I was so used to collies and their gentile habits that I was honestly shocked by Freyja and Angus' restraint. I have seen birds walk up to the one collie (Franklin) and peck the dog, meanwhile Teddy would shoo them away with a paw, while they looked to us for direction. I have have also seen such untrained dogs, including ones that challenged humans, that I can honestly say that before Angus and Freyja, as an adult, I have never seen a properly trained GSD. I had seen them (Angus and Freyja) with cows (including bluff charges), but figured with such a bite sized morsel, that one of them would chance fate and we would be down a bird. 

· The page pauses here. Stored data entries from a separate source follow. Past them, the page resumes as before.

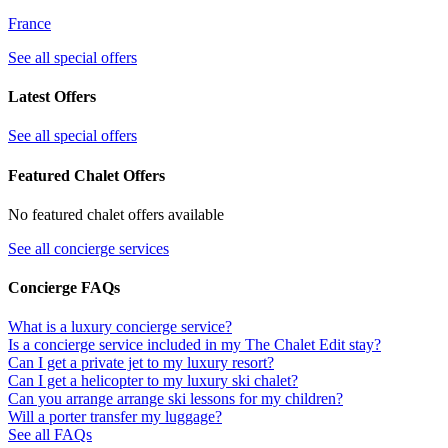
France
See all special offers
Latest Offers
See all special offers
Featured Chalet Offers
No featured chalet offers available
See all concierge services
Concierge FAQs
What is a luxury concierge service?
Is a concierge service included in my The Chalet Edit stay?
Can I get a private jet to my luxury resort?
Can I get a helicopter to my luxury ski chalet?
Can you arrange arrange ski lessons for my children?
Will a porter transfer my luggage?
See all FAQs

After this morning I will start working with them and the birds. I hope that by the end of the summer I can show my parents both dogs moving the birds to the coop. If a collie could herd a bird with direction, I expect the GSDs to learn and adapt to the birds, and will move them to the coop. Does you know any herding programs in or near CT?


----------



## LARHAGE (Jul 24, 2006)

My German Shepherds never so much as glanced at the chickens when I was outside in the barn, so I figured hey, they're cool with chickens....... till I walked outside after they were in the yard alone with them, it looked like a Colonel Sanders assembly line.


----------



## brembo (Jun 30, 2009)

Banjo sees chickens as food that is fun to chase. He'll break leash etiquette when he sees a chicken.


----------



## Dainerra (Nov 14, 2003)

yeah, dogs don't usually view chickens as "dinner" They view them as giant squeaky toys. I never ever leave mine out unattended. If the birds are out, I'm there with the dogs. Of course, the dogs are in a fenced yard and the coop is at the bottom of our yard, well outside the fence. 
It only takes one second of excitement to end up with a flat (and dead!) bird


----------



## RebelGSD (Mar 20, 2008)

Well, chickens are not exactly the sturdiest sqeaky toys, especially the necks. Should be sent back to the manufacturer for improvement.


----------



## onyx'girl (May 18, 2007)

I can't let my dogs out with my chickens....though when I had just Clover(border/goldenx), she was absolutely fine with them laying right next to her/ all getting a sunbath.
I miss the free ranging, but they destroyed all my gardens, so a coop is safest for all concerned.


----------